## Your objective
Omit images. Retype all entries verbatim.

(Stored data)
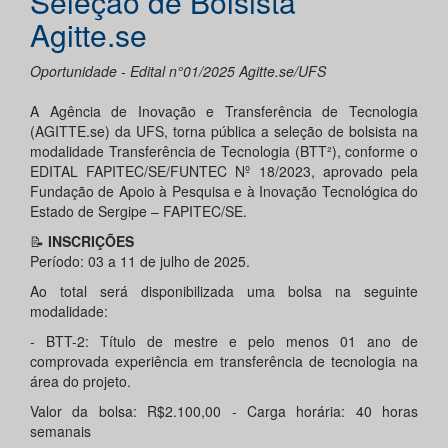
Seleção de Bolsista
Agitte.se
Oportunidade - Edital n°01/2025 Agitte.se/UFS
A Agência de Inovação e Transferência de Tecnologia
(AGITTE.se) da UFS, torna pública a seleção de bolsista na
modalidade Transferência de Tecnologia (BTT²), conforme o
EDITAL FAPITEC/SE/FUNTEC Nº 18/2023, aprovado pela
Fundação de Apoio à Pesquisa e à Inovação Tecnológica do
Estado de Sergipe – FAPITEC/SE.
📝
INSCRIÇÕES
Período: 03 a 11 de julho de 2025.
Ao total será disponibilizada uma bolsa na seguinte
modalidade:
- BTT-2: Título de mestre e pelo menos 01 ano de
comprovada experiência em transferência de tecnologia na
área do projeto.
Valor da bolsa: R$2.100,00 - Carga horária: 40 horas
semanais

## Reply to the task
Seleção de Bolsista
Agitte.se
Oportunidade - Edital n°01/2025 Agitte.se/UFS
A Agência de Inovação e Transferência de Tecnologia
(AGITTE.se) da UFS, torna pública a seleção de bolsista na
modalidade Transferência de Tecnologia (BTT²), conforme o
EDITAL FAPITEC/SE/FUNTEC Nº 18/2023, aprovado pela
Fundação de Apoio à Pesquisa e à Inovação Tecnológica do
Estado de Sergipe – FAPITEC/SE.
📝
INSCRIÇÕES
Período: 03 a 11 de julho de 2025.
Ao total será disponibilizada uma bolsa na seguinte
modalidade:
- BTT-2: Título de mestre e pelo menos 01 ano de
comprovada experiência em transferência de tecnologia na
área do projeto.
Valor da bolsa: R$2.100,00 - Carga horária: 40 horas
semanais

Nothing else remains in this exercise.